If there’s one message I took away from this session by Shekhar Kirani, it was the message that picking the right Market and customer segment is probably the most critical ingredient to building a large successful business.

It’s not a new message for me since this was also my learning from my last start-up journey — that the Market trumps all else! But it was a high reinforcement as I set out to build my second venture. Personally, if I don’t find the momentum or have doubts over the market segment and size at any point, I’d not think twice to spend time validating again, and pivot if I don’t have a conviction on the Market.

As second-time founders, you probably learnt a lot in your previous journey — building a team, building product, GTM (go-to-market) motions, etc. If you have a good grip on hiring and understanding your strengths and weaknesses, chances are you will be able to build a complementary team that can develop your product and takes it to Market. So the real risk, in fact, is in selecting the right problem space and market segment, and not execution.
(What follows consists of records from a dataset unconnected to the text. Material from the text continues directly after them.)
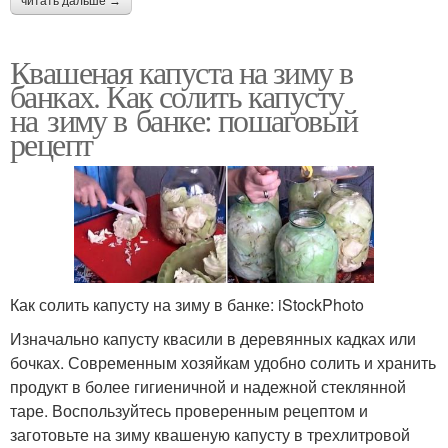
читать дальше →
Квашеная капуста на зиму в
банках. Как солить капусту
на зиму в банке: пошаговый
рецепт
Как солить капусту на зиму в банке: iStockPhoto
Изначально капусту квасили в деревянных кадках или
бочках. Современным хозяйкам удобно солить и хранить
продукт в более гигиеничной и надежной стеклянной
таре. Воспользуйтесь проверенным рецептом и
заготовьте на зиму квашеную капусту в трехлитровой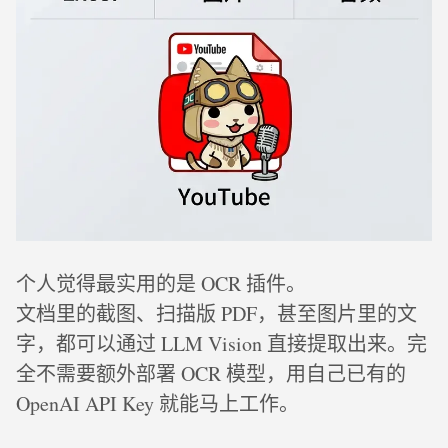
个人觉得最实用的是 OCR 插件。
文档里的截图、扫描版 PDF，甚至图片里的文
字，都可以通过 LLM Vision 直接提取出来。完
全不需要额外部署 OCR 模型，用自己已有的
OpenAI API Key 就能马上工作。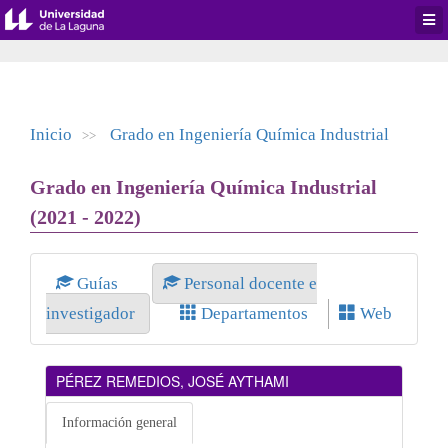
Desp
men
de
aplic
Inicio
Grado en Ingeniería Química Industrial
>>
Grado en Ingeniería Química Industrial
(2021 - 2022)
Guías
Personal docente e
investigador
Departamentos
Web
PÉREZ REMEDIOS, JOSÉ AYTHAMI
Información general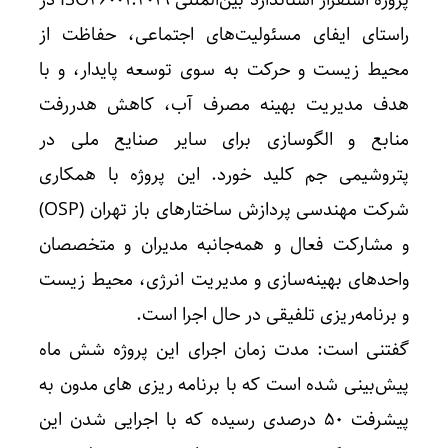
پروژه استقرار استاندارد بین‌المللی ISO46001:2019 در
راستای ایفای مسئولیت‌های اجتماعی، حفاظت از
محیط زیست و حرکت به سوی توسعه پایدار، و با
هدف مدیریت بهینه مصرف آب، کاهش هدررفت
منابع و الگوسازی برای سایر صنایع ملی در
پتروشیمی جم کلید خورد. این پروژه با همکاری
شرکت مهندسی پردازش ساختارهای باز تهران (OSP)
و مشارکت فعال و همه‌جانبه مدیران و متخصصان
واحدهای بهینه‌سازی و مدیریت انرژی، محیط زیست
و برنامه‌ریزی تلفیقی در حال اجرا است.
گفتنی است: مدت زمان اجرای این پروژه شش ماه
پیش‌بینی شده است که با برنامه ریزی های مدون به
پیشرفت ۵۰ درصدی رسیده که با اجرایی شدن این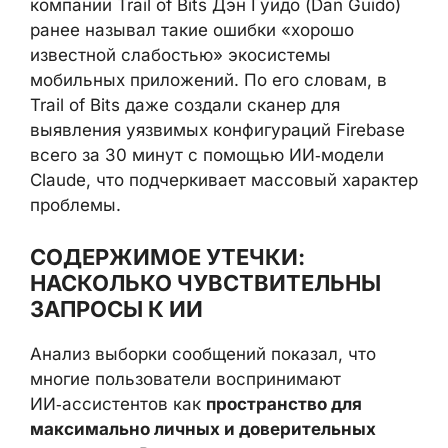
известны экспертам по
кибербезопасности. Глава компании Trail of
Bits Дэн Гуидо (Dan Guido) ранее называл
такие ошибки «хорошо известной
слабостью» экосистемы мобильных
приложений. По его словам, в Trail of Bits
даже создали сканер для выявления
уязвимых конфигураций Firebase всего за
30 минут с помощью ИИ‑модели Claude,
что подчеркивает массовый характер
проблемы.
СОДЕРЖИМОЕ УТЕЧКИ:
НАСКОЛЬКО ЧУВСТВИТЕЛЬНЫ
ЗАПРОСЫ К ИИ
Анализ выборки сообщений показал, что
многие пользователи воспринимают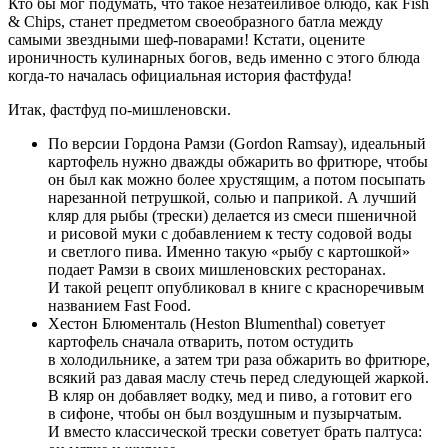
Кто бы мог подумать, что такое незатейливое блюдо, как Fish
& Chips, станет предметом своеобразного батла между
самыми звездными шеф-поварами! Кстати, оцените
ироничность кулинарных богов, ведь именно с этого блюда
когда-то началась официальная история фастфуда!
Итак, фастфуд по-мишленовски.
По версии Гордона Рамзи (Gordon Ramsay), идеальный
картофель нужно дважды обжарить во фритюре, чтобы
он был как можно более хрустящим, а потом посыпать
нарезанной петрушкой, солью и паприкой. А лучший
кляр для рыбы (трески) делается из смеси пшеничной
и рисовой муки с добавлением к тесту содовой воды
и светлого пива. Именно такую «рыбу с картошкой»
подает Рамзи в своих мишленовских ресторанах.
И такой рецепт опубликовал в книге с красноречивым
названием Fast Food.
Хестон Блюменталь (Heston Blumenthal) советует
картофель сначала отварить, потом остудить
в холодильнике, а затем три раза обжарить во фритюре,
всякий раз давая маслу стечь перед следующей жаркой.
В кляр он добавляет водку, мед и пиво, а готовит его
в сифоне, чтобы он был воздушным и пузырчатым.
И вместо классической трески советует брать палтуса:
So why waste your best years chasing the wrong Market? The only consolation for a first-time founder is that even if they picked the wrong Market, the journey of starting up in itself probably has enough learning to offer. But the second time can’t be about just the learning again — it should be to succeed. Or at least increase your probability of success.

Conviction

Building conviction on not just your idea, but also the market potential, is challenging, and yet crucial for any early-stage start-up. “How big can this be?” is a question you should have a good answer to before committing 7 to 10 years of your life to the idea.

I’ve seen many start-ups struggle with setting themselves down a path and then being unsure of whether to continue down that path or pivot. It’s harder to give up on something, and you start wishing for the Market to grow or accelerate. This may even lead to founding teams having rifts amongst each other. When they don’t have the same conviction and world views, it can lead to one believing in the Market’s potential, and the other starts thinking it is ‘too small a market,’ etc.

So let’s do our groundwork and build conviction together as a team.

Notes from the Session

When my friend Aravind Gopalan said he attended a session by Shekhar on market segmentation, I was curious and asked him to share his notes from the call.

Here’s an expanded version of the notes:

Choosing the right market segment is pretty much the key to setting yourself up for growth. You don’t get this right; most other things may not matter.

Choosing the right market is the most critical thing to get right early.

What does Product-Market Fit look like today?

If you do enough groundwork and maintain a very disciplined, consistent approach to your GTM and product development, you can achieve PMF even when you get to your first 100K / 200K of ARR. However, in most cases, PMF happens only by the time you reach 2M$ of ARR. That’s a good benchmark to use. By then you have established repeatable GTM motions to acquire a certain kind of customer, and the ability to retain and deliver value to that customer. You can potentially scale this to $4M and then to $8M and $16 in the following years — that’s what good growth looks.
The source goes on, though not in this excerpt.